--- START ---

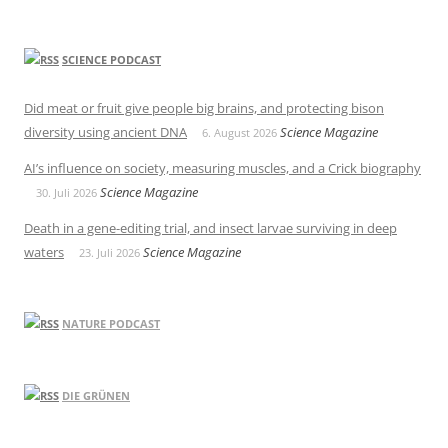
SCIENCE PODCAST
Did meat or fruit give people big brains, and protecting bison
diversity using ancient DNA
Science Magazine
6. August 2026
AI’s influence on society, measuring muscles, and a Crick biography
Science Magazine
30. Juli 2026
Death in a gene-editing trial, and insect larvae surviving in deep
waters
Science Magazine
23. Juli 2026
NATURE PODCAST
DIE GRÜNEN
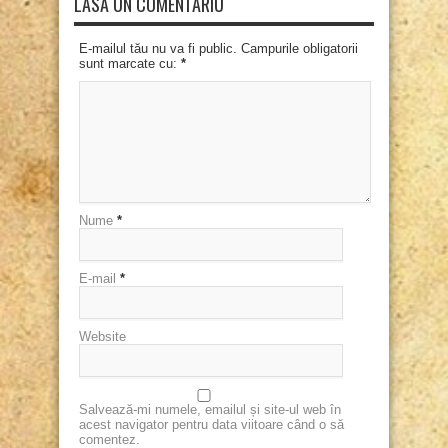
LASĂ UN COMENTARIU
E-mailul tău nu va fi public. Campurile obligatorii
sunt marcate cu:
*
Nume
*
E-mail
*
Website
Salvează-mi numele, emailul și site-ul web în
acest navigator pentru data viitoare când o să
comentez.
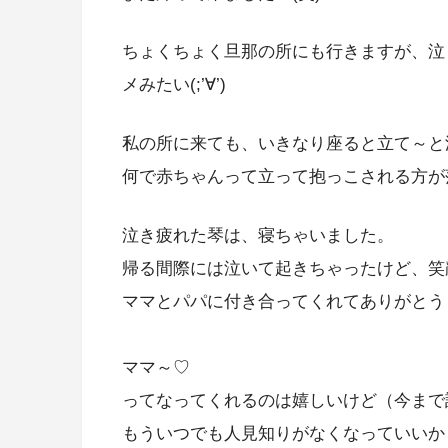
ちょくちょく旦那の所にも行きますが、泣
メみたい(;’∀’)
私の所に来ても、いきなり座ると立て～と
何で赤ちゃんって立って抱っこされる方が
泣き疲れた琴は、寝ちゃいました。
帰る間際には泣いて起きちゃったけど、笑
ママとパパに付き合ってくれてありがとう
ママ～♡
ってなってくれるのは嬉しいけど（今まで
もういつでも人見知りがなくなっていいから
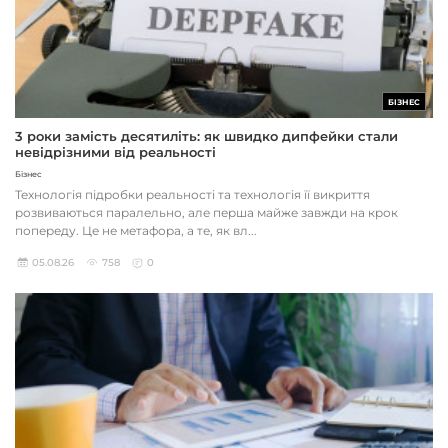
БІЗНЕС
3 роки замість десятиліть: як швидко дипфейки стали
невідрізними від реальності
Бізнес
Технологія підробки реальності та технологія її викриття
розвиваються паралельно, але перша майже завжди на крок
попереду. Це не метафора, а те, як вл...
05.08.26
758
0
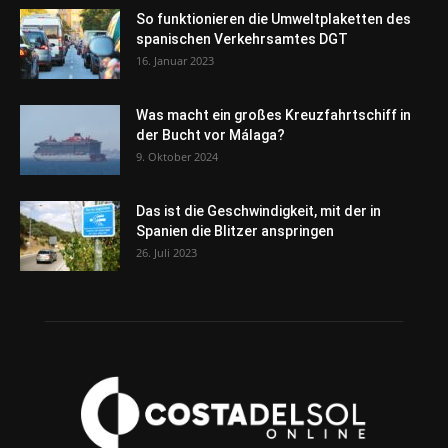
So funktionieren die Umweltplaketten des
spanischen Verkehrsamtes DGT
16. Januar 2023
Was macht ein großes Kreuzfahrtschiff in
der Bucht vor Málaga?
9. Oktober 2024
Das ist die Geschwindigkeit, mit der in
Spanien die Blitzer anspringen
26. Juli 2023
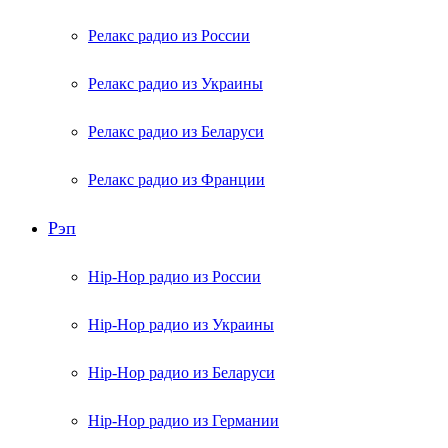
Релакс радио из России
Релакс радио из Украины
Релакс радио из Беларуси
Релакс радио из Франции
Рэп
Hip-Hop радио из России
Hip-Hop радио из Украины
Hip-Hop радио из Беларуси
Hip-Hop радио из Германии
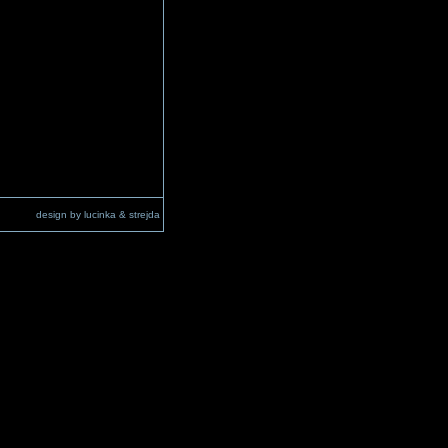
design by lucinka & strejda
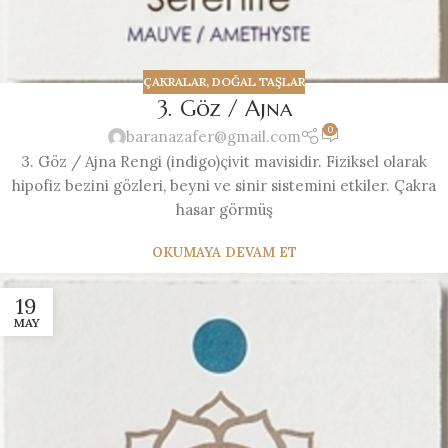
ÇAKRALAR
,
DOĞAL TAŞLAR
3. Göz / Ajna
0
baranazafer@gmail.com
3. Göz / Ajna Rengi (indigo)çivit mavisidir. Fiziksel olarak
hipofiz bezini gözleri, beyni ve sinir sistemini etkiler. Çakra
hasar görmüş
OKUMAYA DEVAM ET
19
MAY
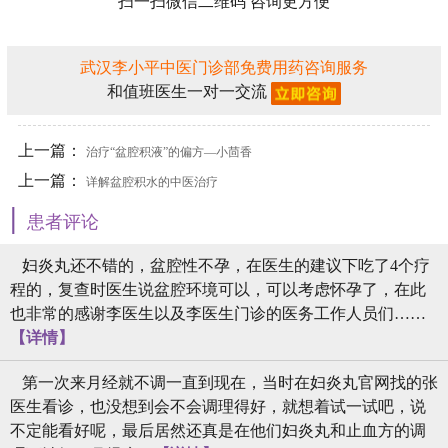
扫一扫微信二维码 咨询更方便
武汉李小平中医门诊部免费用药咨询服务
和值班医生一对一交流
上一篇：
治疗“盆腔积液”的偏方—小茴香
上一篇：
详解盆腔积水的中医治疗
|
患者评论
妇炎丸还不错的，盆腔性不孕，在医生的建议下吃了4个疗
程的，复查时医生说盆腔环境可以，可以考虑怀孕了，在此
也非常的感谢李医生以及李医生门诊的医务工作人员们……
【详情】
第一次来月经就不调一直到现在，当时在妇炎丸官网找的张
医生看诊，也没想到会不会调理得好，就想着试一试吧，说
不定能看好呢，最后居然还真是在他们妇炎丸和止血方的调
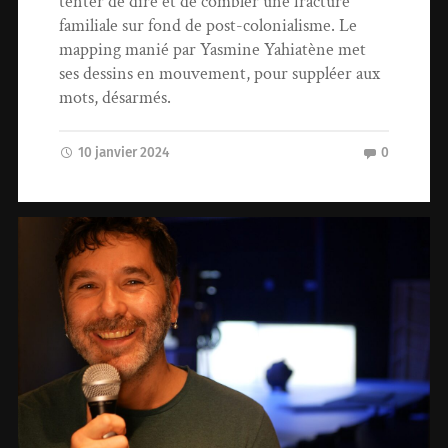
tenter de dire et de combler une fracture
familiale sur fond de post-colonialisme. Le
mapping manié par Yasmine Yahiatène met
ses dessins en mouvement, pour suppléer aux
mots, désarmés.
10 janvier 2024
0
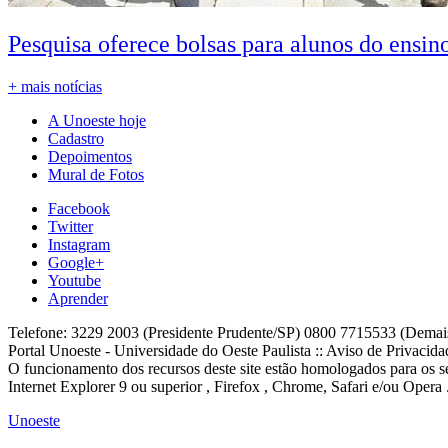
Pesquisa oferece bolsas para alunos do ensin
+ mais notícias
A Unoeste hoje
Cadastro
Depoimentos
Mural de Fotos
Facebook
Twitter
Instagram
Google+
Youtube
Aprender
Telefone: 3229 2003 (Presidente Prudente/SP) 0800 7715533 (Demai
Portal Unoeste - Universidade do Oeste Paulista :: Aviso de Privacid
O funcionamento dos recursos deste site estão homologados para os se
Internet Explorer 9 ou superior , Firefox , Chrome, Safari e/ou Opera 
Unoeste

--- END ---

→ Your assignment
Leave the images out and transcribe the rest of the material exactly.

→ Result below
SCIENCE PODCAST
Did meat or fruit give people big brains, and protecting bison
diversity using ancient DNA
Science Magazine
6. August 2026
AI’s influence on society, measuring muscles, and a Crick biography
Science Magazine
30. Juli 2026
Death in a gene-editing trial, and insect larvae surviving in deep
waters
Science Magazine
23. Juli 2026
NATURE PODCAST
DIE GRÜNEN
LASĂ UN COMENTARIU
E-mailul tău nu va fi public. Campurile obligatorii
sunt marcate cu:
*
Nume
*
E-mail
*
Website
Salvează-mi numele, emailul și site-ul web în
acest navigator pentru data viitoare când o să
comentez.
ちょくちょく旦那の所にも行きますが、泣
メみたい(;’∀’)
私の所に来ても、いきなり座ると立て～と
何で赤ちゃんって立って抱っこされる方が
泣き疲れた琴は、寝ちゃいました。
帰る間際には泣いて起きちゃったけど、笑
ママとパパに付き合ってくれてありがとう
ママ～♡
ってなってくれるのは嬉しいけど（今まで
もういつでも人見知りがなくなっていいから
БІЗНЕС
3 роки замість десятиліть: як швидко дипфейки стали
невідрізними від реальності
Бізнес
Технологія підробки реальності та технологія її викриття
розвиваються паралельно, але перша майже завжди на крок
попереду. Це не метафора, а те, як вл...
05.08.26
758
0
So funktionieren die Umweltplaketten des
spanischen Verkehrsamtes DGT
16. Januar 2023
Was macht ein großes Kreuzfahrtschiff in
der Bucht vor Málaga?
9. Oktober 2024
Das ist die Geschwindigkeit, mit der in
Spanien die Blitzer anspringen
26. Juli 2023
Релакс радио из России
Релакс радио из Украины
Релакс радио из Беларуси
Релакс радио из Франции
Рэп
Hip-Hop радио из России
Hip-Hop радио из Украины
Hip-Hop радио из Беларуси
Hip-Hop радио из Германии
design by lucinka & strejda
ÇAKRALAR
,
DOĞAL TAŞLAR
3. Göz / Ajna
0
baranazafer@gmail.com
3. Göz / Ajna Rengi (indigo)çivit mavisidir. Fiziksel olarak
hipofiz bezini gözleri, beyni ve sinir sistemini etkiler. Çakra
hasar görmüş
OKUMAYA DEVAM ET
19
MAY
扫一扫微信二维码 咨询更方便
武汉李小平中医门诊部免费用药咨询服务
和值班医生一对一交流
上一篇：
治疗“盆腔积液”的偏方—小茴香
上一篇：
详解盆腔积水的中医治疗
|
患者评论
妇炎丸还不错的，盆腔性不孕，在医生的建议下吃了4个疗
程的，复查时医生说盆腔环境可以，可以考虑怀孕了，在此
也非常的感谢李医生以及李医生门诊的医务工作人员们……
【详情】
第一次来月经就不调一直到现在，当时在妇炎丸官网找的张
医生看诊，也没想到会不会调理得好，就想着试一试吧，说
不定能看好呢，最后居然还真是在他们妇炎丸和止血方的调
tenter de dire et de combler une fracture
familiale sur fond de post-colonialisme. Le
mapping manié par Yasmine Yahiatène met
ses dessins en mouvement, pour suppléer aux
mots, désarmés.
10 janvier 2024
0
Pesquisa oferece bolsas para alunos do ensin
+ mais notícias
A Unoeste hoje
Cadastro
Depoimentos
Mural de Fotos
Facebook
Twitter
Instagram
Google+
Youtube
Aprender
Telefone: 3229 2003 (Presidente Prudente/SP) 0800 7715533 (Demai
Portal Unoeste - Universidade do Oeste Paulista :: Aviso de Privacid
O funcionamento dos recursos deste site estão homologados para os se
Internet Explorer 9 ou superior , Firefox , Chrome, Safari e/ou Opera 
Unoeste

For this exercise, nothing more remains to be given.